==== Data for review ====

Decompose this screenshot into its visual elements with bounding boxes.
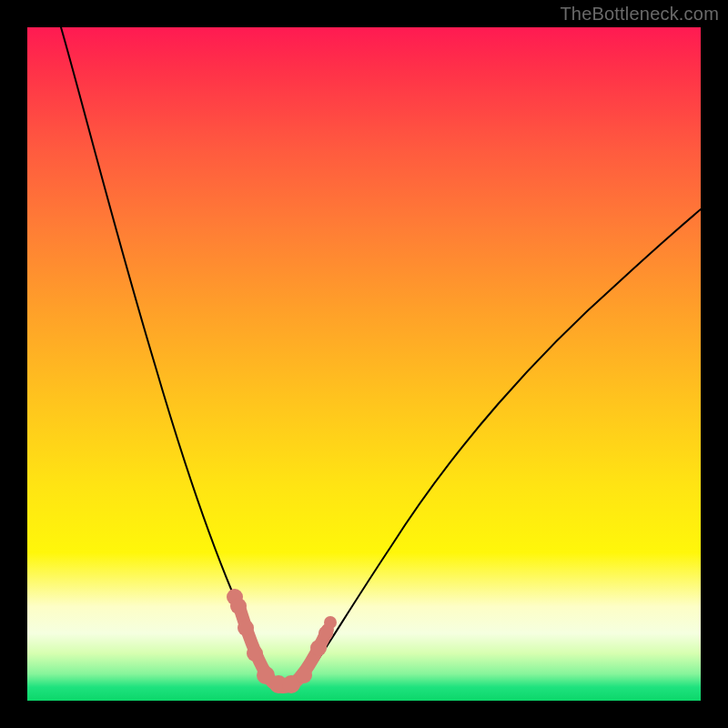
watermark-text: TheBottleneck.com <box>560 4 719 25</box>
marker-dot <box>324 616 337 629</box>
marker-dot <box>230 598 247 614</box>
curve-svg <box>27 27 701 701</box>
chart-frame: TheBottleneck.com <box>0 0 728 728</box>
marker-dot <box>296 667 312 683</box>
marker-group <box>227 589 337 693</box>
plot-area <box>27 27 701 701</box>
marker-dot <box>238 620 254 636</box>
bottleneck-curve <box>61 27 701 686</box>
marker-dot <box>247 645 263 662</box>
marker-dot <box>310 640 327 656</box>
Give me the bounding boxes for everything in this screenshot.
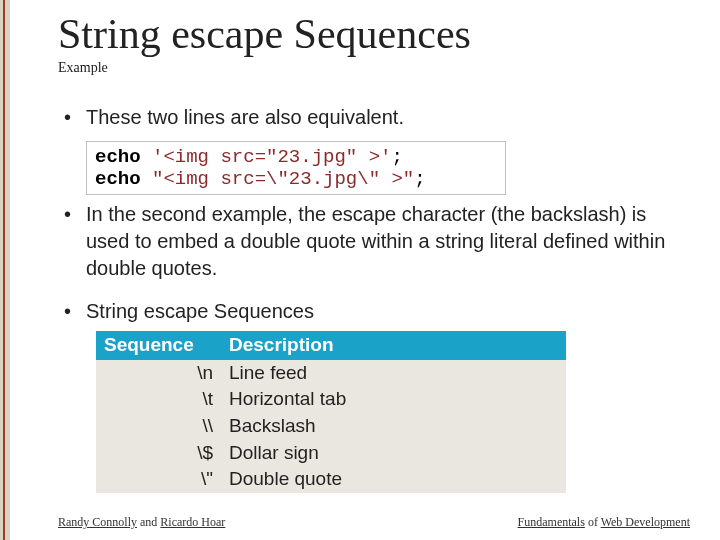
- slide-content: These two lines are also equivalent. ech…: [58, 104, 690, 493]
- code-terminator: ;: [414, 168, 425, 190]
- bullet-explanation: In the second example, the escape charac…: [58, 201, 690, 282]
- slide-title: String escape Sequences: [58, 10, 690, 58]
- code-block: echo '<img src="23.jpg" >'; echo "<img s…: [86, 141, 506, 195]
- footer-book-1: Fundamentals: [518, 515, 585, 529]
- bullet-table-heading: String escape Sequences: [58, 298, 690, 325]
- table-cell-seq: \\: [96, 413, 221, 440]
- code-line-2: echo "<img src=\"23.jpg\" >";: [95, 168, 497, 190]
- code-line-1: echo '<img src="23.jpg" >';: [95, 146, 497, 168]
- footer-author-1: Randy Connolly: [58, 515, 137, 529]
- code-string: "<img src=\"23.jpg\" >": [152, 168, 414, 190]
- table-cell-desc: Horizontal tab: [221, 386, 566, 413]
- code-keyword: echo: [95, 146, 141, 168]
- table-cell-seq: \$: [96, 440, 221, 467]
- footer-right: Fundamentals of Web Development: [518, 515, 690, 530]
- table-cell-seq: \t: [96, 386, 221, 413]
- code-keyword: echo: [95, 168, 141, 190]
- table-cell-seq: \": [96, 466, 221, 493]
- code-string: '<img src="23.jpg" >': [152, 146, 391, 168]
- footer-book-2: Web Development: [601, 515, 690, 529]
- table-cell-desc: Line feed: [221, 360, 566, 387]
- slide-accent: [0, 0, 10, 540]
- table-cell-desc: Double quote: [221, 466, 566, 493]
- bullet-equivalent: These two lines are also equivalent.: [58, 104, 690, 131]
- table-cell-seq: \n: [96, 360, 221, 387]
- footer-left: Randy Connolly and Ricardo Hoar: [58, 515, 225, 530]
- escape-table: Sequence Description \n Line feed \t Hor…: [96, 331, 690, 493]
- table-cell-desc: Dollar sign: [221, 440, 566, 467]
- footer-text: of: [585, 515, 601, 529]
- code-space: [141, 168, 152, 190]
- table-header-description: Description: [221, 331, 566, 360]
- footer: Randy Connolly and Ricardo Hoar Fundamen…: [58, 515, 690, 530]
- footer-text: and: [137, 515, 160, 529]
- slide: String escape Sequences Example These tw…: [10, 0, 720, 540]
- slide-subtitle: Example: [58, 60, 690, 76]
- footer-author-2: Ricardo Hoar: [160, 515, 225, 529]
- table-cell-desc: Backslash: [221, 413, 566, 440]
- table-header-sequence: Sequence: [96, 331, 221, 360]
- code-space: [141, 146, 152, 168]
- code-terminator: ;: [391, 146, 402, 168]
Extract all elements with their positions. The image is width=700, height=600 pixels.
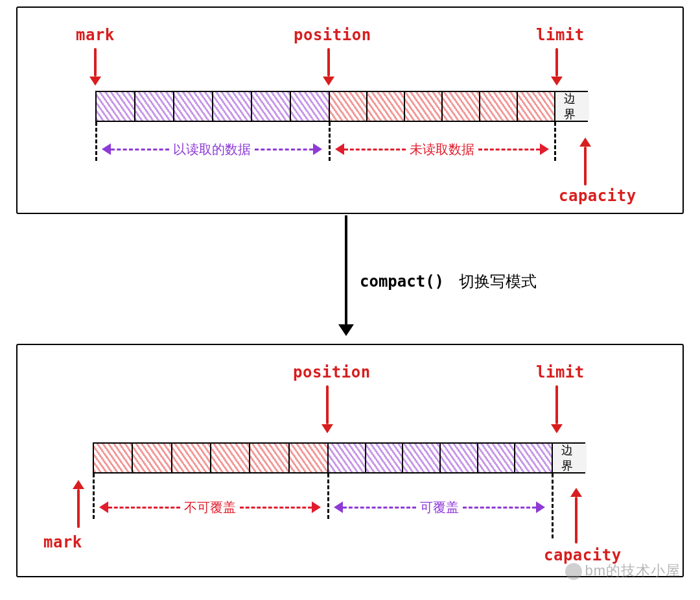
seg-noncover [94, 444, 329, 472]
arrow-limit-down-b-icon [549, 385, 565, 433]
label-mark-bottom: mark [43, 533, 82, 551]
boundary-label-b: 边界 [561, 442, 578, 474]
transition-method-text: compact() [360, 272, 444, 291]
watermark: bm的技术小屋 [565, 561, 681, 581]
label-limit-top: limit [536, 26, 585, 44]
range-noncover-text: 不可覆盖 [180, 499, 240, 516]
seg-boundary: 边界 [555, 92, 589, 121]
seg-read-data [97, 92, 330, 121]
label-mark-top: mark [76, 26, 115, 44]
dash-start-b [93, 474, 95, 519]
transition-method: compact() 切换写模式 [360, 271, 537, 292]
label-limit-bottom: limit [536, 363, 585, 381]
seg-boundary-b: 边界 [553, 444, 587, 472]
seg-cover [329, 444, 553, 472]
arrow-mark-down-icon [88, 48, 103, 86]
after-panel: position limit mark capacity 边界 不可覆盖 [16, 344, 684, 577]
watermark-text: bm的技术小屋 [585, 562, 681, 579]
dash-mark [95, 122, 97, 161]
boundary-label: 边界 [564, 91, 581, 122]
range-cover: 可覆盖 [334, 499, 545, 515]
arrow-capacity-up-icon [578, 138, 593, 186]
arrow-limit-down-icon [549, 48, 565, 86]
label-capacity-top: capacity [559, 187, 636, 205]
range-read-text: 以读取的数据 [169, 141, 255, 158]
transition-arrow-icon [345, 215, 347, 326]
dash-limit [554, 122, 556, 161]
arrow-mark-up-icon [71, 480, 86, 528]
dash-limit-b [552, 474, 554, 538]
label-position-top: position [294, 26, 371, 44]
arrow-position-down-icon [321, 48, 336, 86]
range-unread: 未读取数据 [335, 141, 549, 157]
seg-unread-data [330, 92, 555, 121]
before-panel: mark position limit capacity 边界 以读取的数据 [16, 6, 684, 214]
range-unread-text: 未读取数据 [406, 141, 478, 158]
transition-suffix: 切换写模式 [459, 272, 537, 290]
range-read: 以读取的数据 [102, 141, 322, 157]
arrow-position-down-b-icon [320, 385, 335, 433]
range-noncover: 不可覆盖 [99, 499, 321, 515]
range-cover-text: 可覆盖 [416, 499, 463, 516]
arrow-capacity-up-b-icon [568, 488, 584, 544]
buffer-before: 边界 [95, 91, 588, 122]
buffer-after: 边界 [93, 442, 585, 474]
dash-position-b [327, 474, 329, 519]
watermark-logo-icon [565, 563, 582, 580]
label-position-bottom: position [293, 363, 371, 381]
dash-position [329, 122, 331, 161]
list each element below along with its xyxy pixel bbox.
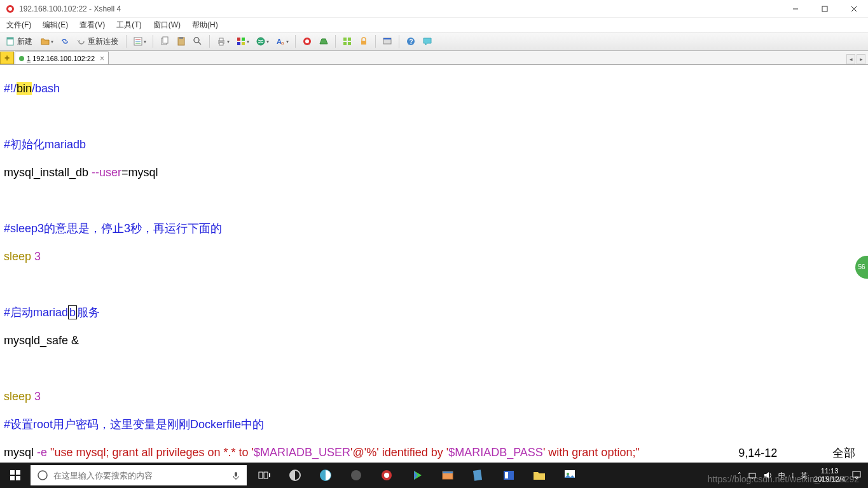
tray-ime2[interactable]: 英 bbox=[801, 471, 808, 480]
svg-rect-7 bbox=[7, 38, 13, 39]
session-button[interactable] bbox=[380, 34, 394, 48]
close-button[interactable] bbox=[845, 3, 863, 15]
tray-volume-icon[interactable] bbox=[763, 471, 772, 480]
tab-scroll-left[interactable]: ◂ bbox=[846, 54, 855, 64]
tab-session[interactable]: 1 192.168.100.102:22 × bbox=[15, 52, 109, 64]
app-icon-6[interactable] bbox=[432, 463, 463, 488]
new-button[interactable]: 新建 bbox=[4, 34, 36, 48]
open-button[interactable]: ▾ bbox=[38, 34, 55, 48]
menu-window[interactable]: 窗口(W) bbox=[153, 20, 181, 31]
app-icon bbox=[5, 4, 15, 14]
mic-icon[interactable] bbox=[231, 471, 240, 480]
taskview-icon[interactable] bbox=[249, 463, 280, 488]
properties-button[interactable]: ▾ bbox=[131, 34, 148, 48]
app-icon-10[interactable] bbox=[555, 463, 585, 488]
chat-icon[interactable] bbox=[420, 34, 434, 48]
code-line: sleep 3 bbox=[4, 389, 864, 403]
window-title: 192.168.100.102:22 - Xshell 4 bbox=[19, 4, 787, 13]
code-line: mysql -e "use mysql; grant all privilege… bbox=[4, 445, 864, 459]
print-button[interactable]: ▾ bbox=[214, 34, 231, 48]
svg-rect-42 bbox=[16, 476, 20, 480]
link-button[interactable] bbox=[58, 34, 72, 48]
svg-rect-40 bbox=[16, 470, 20, 475]
tab-add-button[interactable]: + bbox=[0, 52, 14, 64]
color-button[interactable]: ▾ bbox=[234, 34, 251, 48]
svg-marker-63 bbox=[764, 472, 769, 478]
app-icon-1[interactable] bbox=[280, 463, 310, 488]
svg-rect-41 bbox=[10, 476, 15, 480]
code-line: #!/bin/bash bbox=[4, 81, 864, 95]
start-button[interactable] bbox=[0, 463, 31, 488]
menu-edit[interactable]: 编辑(E) bbox=[43, 20, 68, 31]
lock-button[interactable] bbox=[357, 34, 371, 48]
svg-rect-19 bbox=[219, 38, 223, 41]
svg-rect-58 bbox=[505, 472, 508, 478]
svg-line-17 bbox=[198, 42, 201, 45]
svg-rect-36 bbox=[383, 38, 391, 39]
app-icon-3[interactable] bbox=[341, 463, 371, 488]
code-line: mysql_install_db --user=mysql bbox=[4, 165, 864, 179]
xftp-icon[interactable] bbox=[317, 34, 331, 48]
code-line: #启动mariadb服务 bbox=[4, 305, 864, 319]
xshell-icon[interactable] bbox=[300, 34, 314, 48]
svg-point-1 bbox=[8, 7, 12, 11]
code-line: mysqld_safe & bbox=[4, 333, 864, 347]
new-label: 新建 bbox=[16, 36, 34, 47]
tile-button[interactable] bbox=[340, 34, 354, 48]
svg-rect-56 bbox=[473, 470, 482, 481]
search-input[interactable] bbox=[53, 471, 226, 480]
code-line: #设置root用户密码，这里变量是刚刚Dockerfile中的 bbox=[4, 417, 864, 431]
svg-rect-13 bbox=[163, 37, 168, 43]
svg-point-16 bbox=[194, 38, 199, 43]
menu-tools[interactable]: 工具(T) bbox=[116, 20, 141, 31]
svg-rect-46 bbox=[264, 472, 268, 478]
window-controls bbox=[787, 3, 863, 15]
tab-scroll-right[interactable]: ▸ bbox=[857, 54, 865, 64]
code-line: #sleep3的意思是，停止3秒，再运行下面的 bbox=[4, 221, 864, 235]
svg-rect-47 bbox=[269, 473, 270, 477]
copy-button[interactable] bbox=[158, 34, 172, 48]
minimize-button[interactable] bbox=[787, 3, 804, 15]
tray-clock[interactable]: 11:13 2019/12/4 bbox=[814, 467, 845, 484]
menubar: 文件(F) 编辑(E) 查看(V) 工具(T) 窗口(W) 帮助(H) bbox=[0, 18, 868, 32]
app-icon-9[interactable] bbox=[524, 463, 555, 488]
tray-notification-icon[interactable] bbox=[851, 470, 862, 480]
cortana-icon bbox=[37, 470, 48, 481]
font-button[interactable]: Aa▾ bbox=[273, 34, 291, 48]
app-icon-8[interactable] bbox=[493, 463, 524, 488]
menu-file[interactable]: 文件(F) bbox=[6, 20, 31, 31]
taskbar-apps bbox=[249, 463, 585, 488]
svg-rect-31 bbox=[348, 38, 351, 41]
app-icon-2[interactable] bbox=[310, 463, 341, 488]
tabbar: + 1 192.168.100.102:22 × ◂ ▸ bbox=[0, 51, 868, 65]
svg-point-51 bbox=[384, 473, 389, 478]
globe-button[interactable]: ▾ bbox=[254, 34, 271, 48]
svg-rect-30 bbox=[343, 38, 347, 41]
svg-rect-64 bbox=[853, 471, 860, 477]
svg-rect-34 bbox=[361, 41, 366, 45]
svg-rect-61 bbox=[749, 473, 755, 478]
tray-chevron-icon[interactable]: ˄ bbox=[738, 471, 741, 480]
code-line: #初始化mariadb bbox=[4, 137, 864, 151]
menu-view[interactable]: 查看(V) bbox=[79, 20, 105, 31]
maximize-button[interactable] bbox=[816, 3, 834, 15]
tray-network-icon[interactable] bbox=[748, 471, 757, 480]
tab-close-button[interactable]: × bbox=[100, 54, 104, 63]
tray-ime1[interactable]: 中 bbox=[778, 471, 785, 480]
taskbar: ˄ 中 ⁞ 英 11:13 2019/12/4 https://blog.csd… bbox=[0, 463, 868, 488]
system-tray: ˄ 中 ⁞ 英 11:13 2019/12/4 bbox=[738, 463, 868, 488]
paste-button[interactable] bbox=[174, 34, 188, 48]
menu-help[interactable]: 帮助(H) bbox=[192, 20, 218, 31]
app-icon-4[interactable] bbox=[371, 463, 402, 488]
svg-point-43 bbox=[38, 471, 47, 480]
help-icon[interactable]: ? bbox=[404, 34, 418, 48]
reconnect-label: 重新连接 bbox=[86, 36, 120, 47]
terminal[interactable]: #!/bin/bash #初始化mariadb mysql_install_db… bbox=[0, 65, 868, 463]
search-box[interactable] bbox=[31, 465, 247, 485]
reconnect-button[interactable]: 重新连接 bbox=[74, 34, 121, 48]
find-button[interactable] bbox=[191, 34, 205, 48]
svg-rect-33 bbox=[348, 42, 351, 45]
app-icon-5[interactable] bbox=[402, 463, 432, 488]
svg-point-49 bbox=[351, 470, 361, 480]
app-icon-7[interactable] bbox=[463, 463, 493, 488]
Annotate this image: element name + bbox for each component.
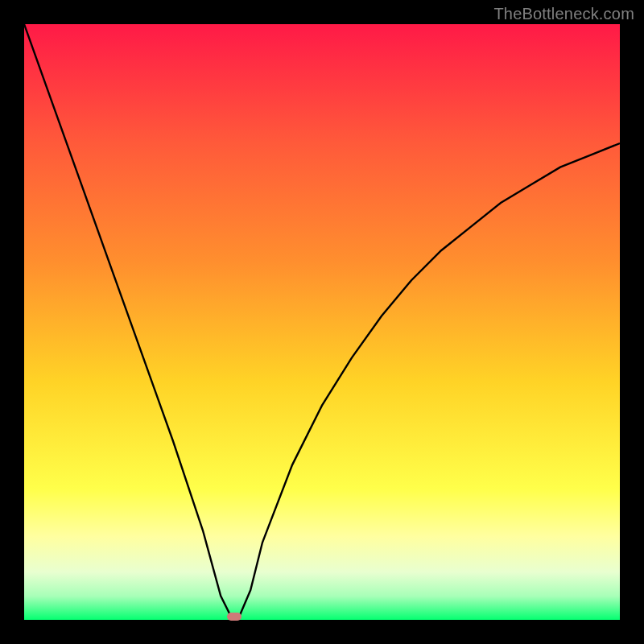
- plot-area: [24, 24, 620, 620]
- chart-frame: TheBottleneck.com: [0, 0, 644, 644]
- curve-layer: [24, 24, 620, 620]
- bottleneck-curve: [24, 24, 620, 620]
- watermark-text: TheBottleneck.com: [493, 5, 634, 23]
- optimal-point-marker: [227, 613, 242, 621]
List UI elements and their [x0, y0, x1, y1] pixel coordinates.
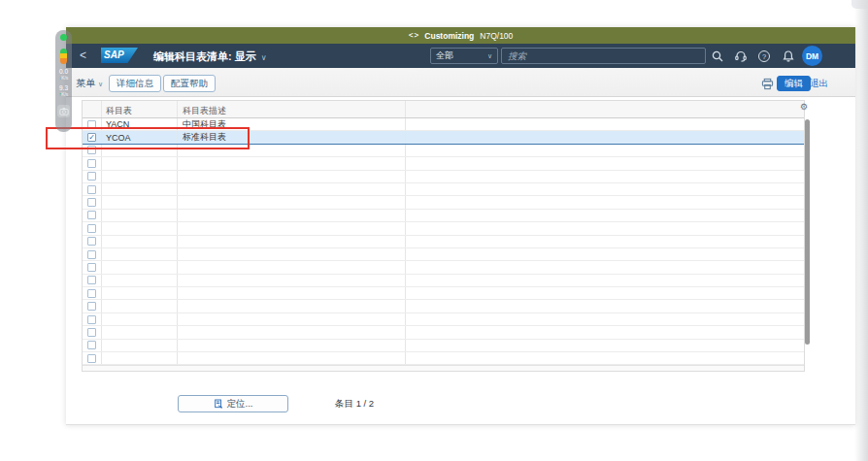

====

_Required work:_ If a line in the data holds the word "Sequences", count it, then state the total alone.

_Response to this task:_ 3